Unlike Video search engine Blinkx TV, a service of innovative software house Blinkx, that use advanced speech recognition and video analysis to actually listen and watch thousands of hours of podcasts and video-blogs every day to allow you to jump straight to the item that is most relevant to you. Blinkx use technologies from Autonomy Corp subsidiary Virage‘ VS Archive is a content management solution to efficiently store, categorize, manage, retrieve and distribute video, audio and other rich media content.

While aiming for “deep indexing,” Yahoo isn’t giving up on metadata.
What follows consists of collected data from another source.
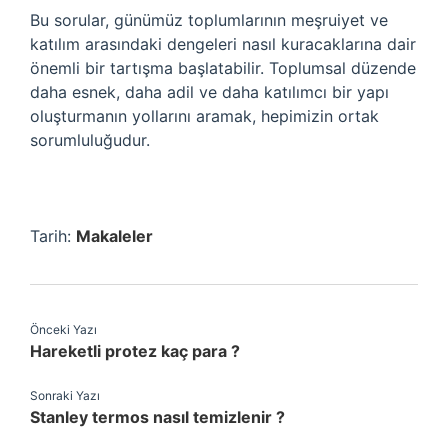
Bu sorular, günümüz toplumlarının meşruiyet ve
katılım arasındaki dengeleri nasıl kuracaklarına dair
önemli bir tartışma başlatabilir. Toplumsal düzende
daha esnek, daha adil ve daha katılımcı bir yapı
oluşturmanın yollarını aramak, hepimizin ortak
sorumluluğudur.
Tarih:
Makaleler
Önceki Yazı
Hareketli protez kaç para ?
Sonraki Yazı
Stanley termos nasıl temizlenir ?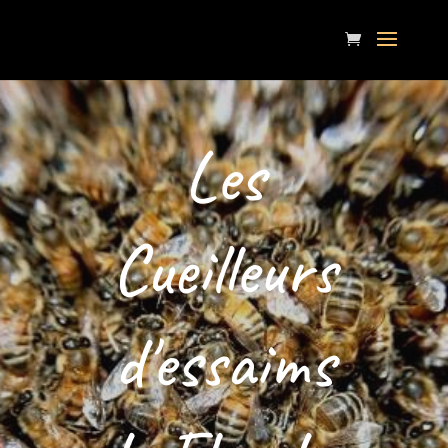
Les
Cueilleurs
d'essaims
Along with the test video search service, it launched an initiative called Media RSS, a syndication format based on RSS (Really Simple Syndication) and designed to make it easier for Yahoo to index — and for providers to contribute — video content.

It’s going to be an interesting time for traditional network and channels.

2 thoughts on “Television “as you know it” will die soon!”

  1. Hi!

    That was some interesting piece of information. I am working on an article about the varying trends across decades in the entertainment industry and I believe that your page could support my work. So, I would want to refer to your page. I hope that is okay with you. Appreciate your help.